How to solve: Reduce the percentage of stabilizer in milk chocolate, but ensure this decrease does not cause sedimentation or separation. Perform accelerated shelf life test to confirm.
– Taste inconsistency
Sometimes in the market, we found milk chocolate with the same brand, but the taste is less consistent between batches. Or if you go to a restaurant / café, it is a common to have chocolate milk that have different taste compared to one that bought earlier.
How to solve: Follow the SOP (Standard Operating Procedure) which has been established to produce chocolate milk, on an industrial scale as well as in the household and catering services. Use the same suppliers of raw materials, especially for chocolate source (cocoa powder or cocoa liquor) and flavor. If you want to change suppliers, do sensory analysis (usually a triangle test) to ensure that there was no significant difference in terms of organoleptic between milk chocolate that use raw materials from old vs. new suppliers.
– Decrease in pH
According to SNI (Indonesian National Standard) of fresh milk, normal pH of milk is around 6.3 – 6.8. Milk proteins are highly sensitive to pH decrease & pH of chocolate (cocoa powder or cocoa liquor) used in the manufacture of chocolate milk also affects the pH of the end-product of chocolate milk. The decrease of Milk pH usually will increase the milk viscosity.
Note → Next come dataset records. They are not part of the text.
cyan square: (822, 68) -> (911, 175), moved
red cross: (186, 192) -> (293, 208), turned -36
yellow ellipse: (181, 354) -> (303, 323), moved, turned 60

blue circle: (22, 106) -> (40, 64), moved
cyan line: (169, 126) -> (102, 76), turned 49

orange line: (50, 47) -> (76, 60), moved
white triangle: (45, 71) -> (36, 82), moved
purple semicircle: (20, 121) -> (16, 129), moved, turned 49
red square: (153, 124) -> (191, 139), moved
Generally, a decrease in pH and the sourness that were detected in dairy products (which is not fermented milk such as yoghurt) caused by microbiological contamination. This contamination can be caused by many things, such as less hermetic packaging, heat treatment and processing that are less than optimum, poor sanitation or too high initial microbial levels in raw materials that affect the outcome of chocolate milk products
How to solve: Determine the exact specifications for each of the raw materials used and make sure the entire production process of chocolate milk are done by GMP (Good Manufacturing Practices)
Here are some tips for making the best chocolate milk:
– Use the best source of raw materials used for chocolate milk & set the specification. It will be better to do audit before picking any suppliers.
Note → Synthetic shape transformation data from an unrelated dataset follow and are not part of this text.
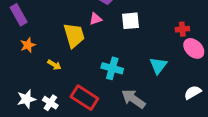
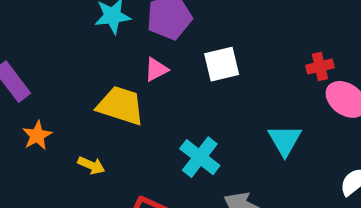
yellow trapezoid: (74, 35) -> (121, 105), turned -48
cyan cross: (112, 68) -> (200, 157), turned 30

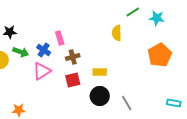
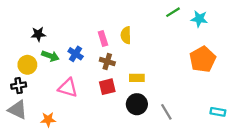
yellow semicircle: (117, 33) -> (126, 35), moved
pink rectangle: (60, 38) -> (103, 39), moved
brown cross: (73, 57) -> (107, 61), turned 32
pink triangle: (42, 71) -> (68, 88), moved, turned 48

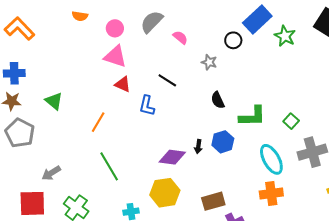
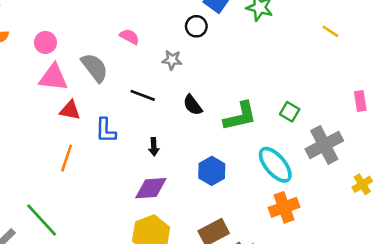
gray semicircle: (152, 22) -> (95, 68), moved, turned 110
black line: (167, 80) -> (143, 95), moved
orange line: (98, 122) -> (67, 158), moved
blue hexagon: (223, 142) -> (212, 171), moved
black arrow: (198, 147) -> (154, 147), moved
green line: (109, 166) -> (42, 220), moved

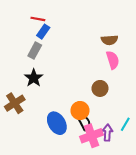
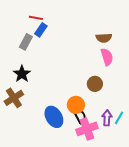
gray rectangle: (35, 51) -> (26, 42), moved
black star: (34, 78) -> (22, 74), moved
purple arrow: (107, 133) -> (107, 118), moved

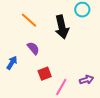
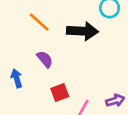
black arrow: (62, 27) -> (82, 31), turned -75
blue arrow: (12, 63) -> (17, 78), turned -48

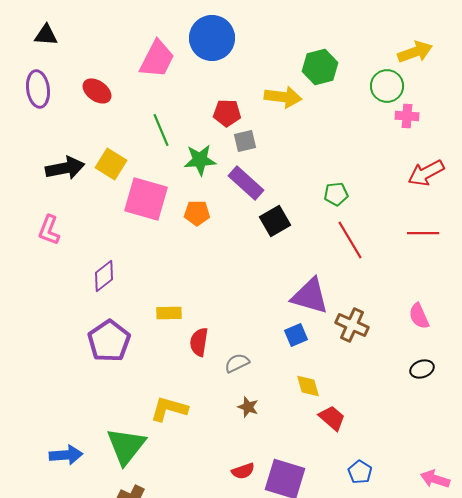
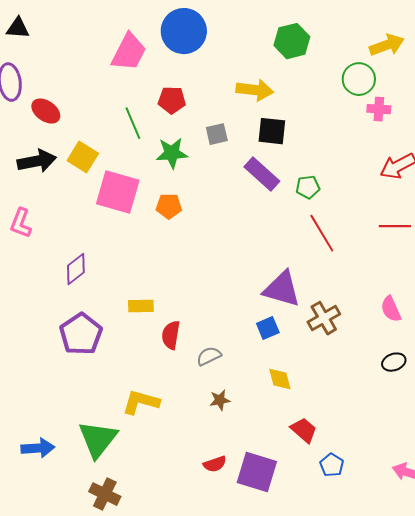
green hexagon: (320, 67) -> (292, 41), moved
red ellipse: (97, 91) -> (46, 111), moved
red pentagon: (227, 113) -> (172, 100), moved
purple rectangle: (246, 183) -> (262, 174), moved
black square: (275, 221) -> (272, 131), moved, turned 36
brown cross: (352, 325) -> (324, 318), turned 36
brown star: (248, 407) -> (220, 400), turned -30
red trapezoid: (332, 418) -> (304, 430), moved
– Maintain the hygiene of raw materials & tools used to make the chocolate milk. Not only hazard, the contamination could also affect the quality & taste of chocolate milk.
– Do the sensory analysis for the several product prototypes using various ratio of milk/cocoa/sugar. The most preferred prototype product that has the highest overall liking score will be the one that served to the consumers in the particular café or restaurants.
– Continuous improvement. Take the input from customers to create a better product than the previous one.